What Alice from 'The Brady Bunch' could earn today
The cost of a live-in housekeeper for most families is 'out of sight.'
This post comes from Quentin Fottrell at partner site MarketWatch.
Few American families are lucky enough to have an Alice, the live-in maid from "The Brady Bunch," and with good reason: She'd cost a fortune.
While the sitcom portrayed an all-American family living in the late 1960s and early ‘70s, employing an actual housekeeper in 2014 would be far too pricey for most families.
Nowadays, Alice could command a salary greater than her employer.

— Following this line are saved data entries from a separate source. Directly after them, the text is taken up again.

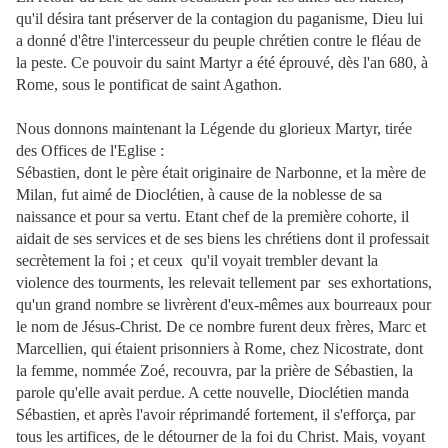
qu'il désira tant préserver de la contagion du paganisme, Dieu lui
a donné d'être l'intercesseur du peuple chrétien contre le fléau de
la peste. Ce pouvoir du saint Martyr a été éprouvé, dès l'an 680, à
Rome, sous le pontificat de saint Agathon.
Nous donnons maintenant la Légende du glorieux Martyr, tirée
des Offices de l'Eglise :
Sébastien, dont le père était originaire de Narbonne, et la mère de
Milan, fut aimé de Dioclétien, à cause de la noblesse de sa
naissance et pour sa vertu. Etant chef de la première cohorte, il
aidait de ses services et de ses biens les chrétiens dont il professait
secrètement la foi ; et ceux qu'il voyait trembler devant la
violence des tourments, les relevait tellement par ses exhortations,
qu'un grand nombre se livrèrent d'eux-mêmes aux bourreaux pour
le nom de Jésus-Christ. De ce nombre furent deux frères, Marc et
Marcellien, qui étaient prisonniers à Rome, chez Nicostrate, dont
la femme, nommée Zoé, recouvra, par la prière de Sébastien, la
parole qu'elle avait perdue. A cette nouvelle, Dioclétien manda
Sébastien, et après l'avoir réprimandé fortement, il s'efforça, par
tous les artifices, de le détourner de la foi du Christ. Mais, voyant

In fact, assuming Mike and Carol Brady paid Alice the minimum wage ($1.30 in 1969), it was still an unrealistic luxury for an architect with six children (not including cousin Oliver) to employ a full-time housekeeper. But it was a sitcom, after all.
The wave of tributes after the death on Saturday of Ann B. Davis, 88, who played the wise-cracking maid on "The Brady Bunch" (1969-1974), is a testament to the comedic talents of the beloved actress, and the place a corny sitcom about a near-perfect blended family has in American popular culture. But it may also reflect nostalgia for an era when the prospect of affording a live-in housekeeper to help raise the family may not have been so, well, far out.
"It's actually shocking what a housekeeper can make," says Charles MacPherson, founder of The Charles MacPherson Academy for Butlers and Household Managers located in Toronto and author of "The Butler Speaks: A Return to Proper Etiquette, Stylish Entertaining, and the Art of Good Housekeeping." A Monday-to-Friday housekeeper/maid could earn $40,000 per year, but a formal live-in housekeeper with knowledge of table settings and etiquette could "easily" earn $65,000 to $70,000, he says.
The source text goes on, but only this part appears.